The first term of a an infinite sequence is an equilateral triangle inscribed in a circle. The triangle has side n. Each new polygon in the sequence is formed by replacing the middle third of each side by two segments that have the same length as each third. As n, increases the area of polygon P increases but remains less than the area of the circle. The area of polygon 1 is A. Explain why the limit of the area of polygon p = A + A (1/3 + 4/27 + 16/243 + ...) Let Sp be the area of polygon p. Find the limit of Sp.

Answer 1

but remains less than the area of a circle...

area pologon <A given
So how can area ever be this?
area pologon=A+A(1/3+..._ ?

Answer 2

To explain why the limit of the area of polygon p is equal to A + A(1/3 + 4/27 + 16/243 + ...), we first need to understand the pattern in the sequence and how the areas of the polygons are related.

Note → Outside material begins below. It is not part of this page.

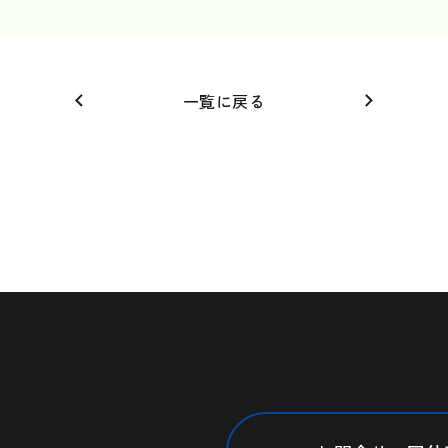
一覧に戻る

Let's call the equilateral triangle in the first polygon Triangle 1. The side length of Triangle 1 is denoted as n. Each subsequent polygon in the sequence is formed by replacing the middle third of each side of the previous polygon with two segments of the same length as each third.

As n increases, the area of each polygon P increases but remains less than the area of the circle.

Now, let's denote the area of polygon p as Sp.

To find the limit of Sp, we can consider the process of constructing the polygons and analyze the areas involved.

1. Polygon 1: The area of Polygon 1 is denoted as A.

2. Polygon 2: To construct Polygon 2, we replace the middle third of each side of Triangle 1 with two segments of length n/3, while maintaining the remaining segments of length 2n/3. This process reduces the area of Polygon 1 by (1/3)^2 = 1/9. Therefore, the area of Polygon 2 is A - A/9 = A(1 - 1/9).

3. Polygon 3: Similarly, to construct Polygon 3, we replace the middle third of each side of Polygon 2 with two segments of length (n/3)^2, which decreases the area further. The area of Polygon 3 is A(1 - 1/9) - (A/9) * (1/9) = A(1 - 1/9 - 1/81) = A(1 - 1/9 - 1/9^2).

4. Polygon 4: Continuing this pattern, for Polygon 4, we replace the middle third of each side of Polygon 3 with two segments of length (n/3)^3, decreasing the area even more. The area of Polygon 4 is A(1 - 1/9 - 1/9^2) - (A/9^2) * (1/9) = A(1 - 1/9 - 1/9^2 - 1/9^3).

By observing this pattern, we can see that the area of Polygon p can be represented as A multiplied by the series (1 - 1/3^2 - 1/3^3 - 1/3^4 + ...). This is a geometric series with the common ratio r = 1/3.

Using the formula for the sum of an infinite geometric series, which is S = a / (1 - r), where a is the first term and r is the common ratio, we can find the sum of the series in the parentheses.

In this case, a = 1 and r = 1/3. Plugging these values into the formula, we get:

S = 1 / (1 - 1/3) = 1 / (2/3) = 3/2.

Therefore, the area of Polygon p is Sp = A * (3/2).

To find the limit of Sp as p approaches infinity, we multiply A by the sum of the series (3/2). As the series converges to a value of 3/2, the limit of Sp is A * (3/2) = 3A/2.

Thus, the limit of the area of Polygon p is A + A * (1/3 + 4/27 + 16/243 + ...), where the series in the parentheses converges to 3/2.